Vanilla vs. French Vanilla: What's the Difference?

The answer lies in the distinction between an ingredient and a flavor profile.

bowl of French vanilla ice cream
Photo: AnnaPustynnikova/Getty Images

Tack "French" onto anything's name and it automatically sounds fancier: French wine, French cheese, etc. People often assume (consciously or unconsciously) that French vanilla is higher quality than regular ol' vanilla. However, that's not necessarily the case — in fact, it's not even from France.

Vanilla vs. French Vanilla Ice Cream

"French vanilla" is not a type of vanilla bean (like Tahitian or Madagascar varieties), it technically refers to a style of or method for making ice cream. In other words, it's not an ingredient — rather, the name "French vanilla" describes a flavor profile, achieved by using a specific type of ice cream base.

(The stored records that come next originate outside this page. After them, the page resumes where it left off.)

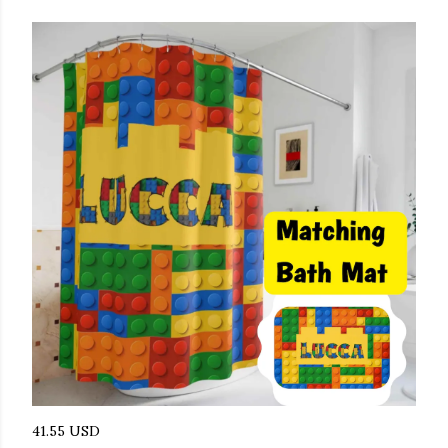
41.55 USD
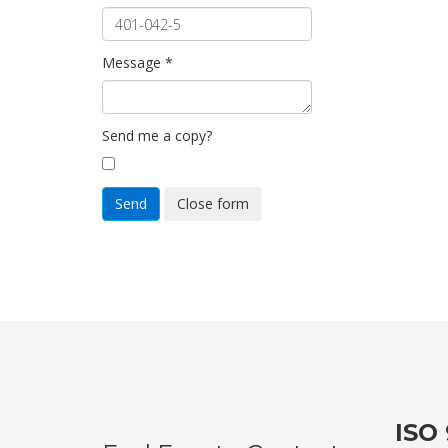
Message
*
Send me a copy?
Send
Close form
ISO 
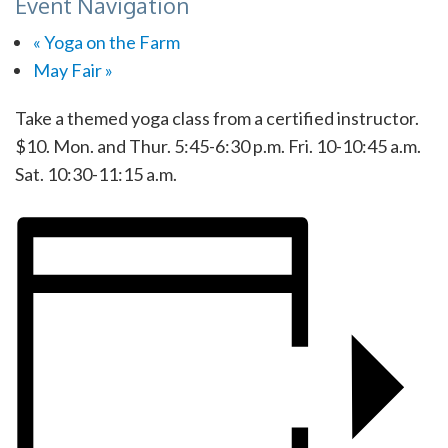
Event Navigation
«
Yoga on the Farm
May Fair
»
Take a themed yoga class from a certified instructor.
$10. Mon. and Thur. 5:45-6:30 p.m. Fri. 10-10:45 a.m.
Sat. 10:30-11:15 a.m.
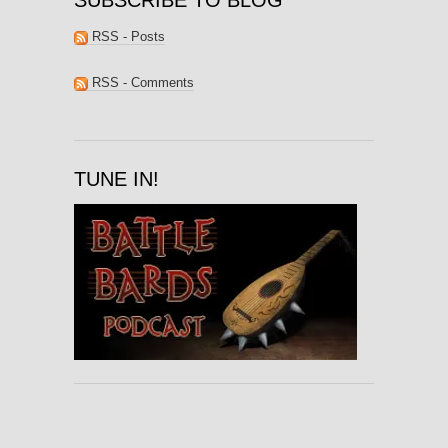
RSS - Posts
RSS - Comments
TUNE IN!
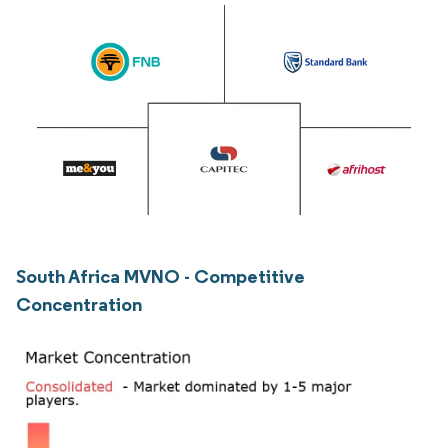
South Africa MVNO - Competitive
Concentration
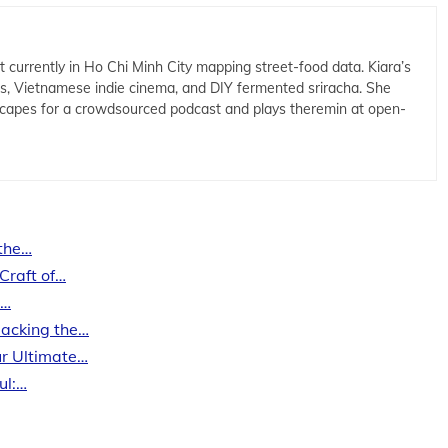
t currently in Ho Chi Minh City mapping street-food data. Kiara’s
cs, Vietnamese indie cinema, and DIY fermented sriracha. She
capes for a crowdsourced podcast and plays theremin at open-
 the…
Craft of…
n…
packing the…
r Ultimate…
ul:…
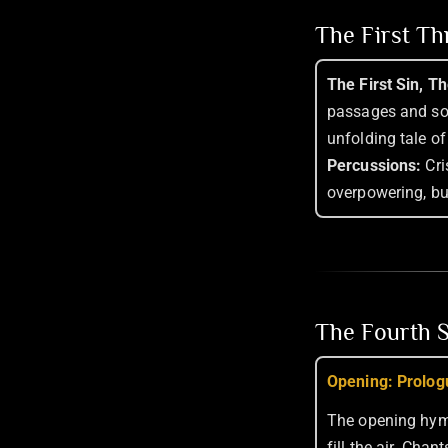
The First T
The First Sin, T
passages and so
unfolding tale of
Percussions:
Cri
overpowering, bu
The Fourth S
Opening: Prolog
The opening hy
fill the air. Cha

The base of French vanilla ice cream contains egg yolks, and traditionally, the base of plain vanilla ice cream does not. This yolk-less version is also called "Philadelphia-style" ice cream. That said, this doesn't mean that every carton of plain (non-French) vanilla ice cream you see on the freezer aisle is void of egg yolks — so keep that in mind if you're shopping for someone with an egg allergy. Because of the egg yolks, French vanilla ice cream typically has a creamy, yellowish color, where standard vanilla is more of a clean white color.

French Vanilla Flavor

Because of the egg yolks, French vanilla ice cream tastes richer and more custard-like than its yolk-free vanilla counterpart.

While the French vanilla label technically only applies to ice cream, you'll find many products — coffee creamer, for example — marketed as French vanilla-flavored. This simply implies that the product has a rich vanilla flavor, tasting caramelized and even custardy.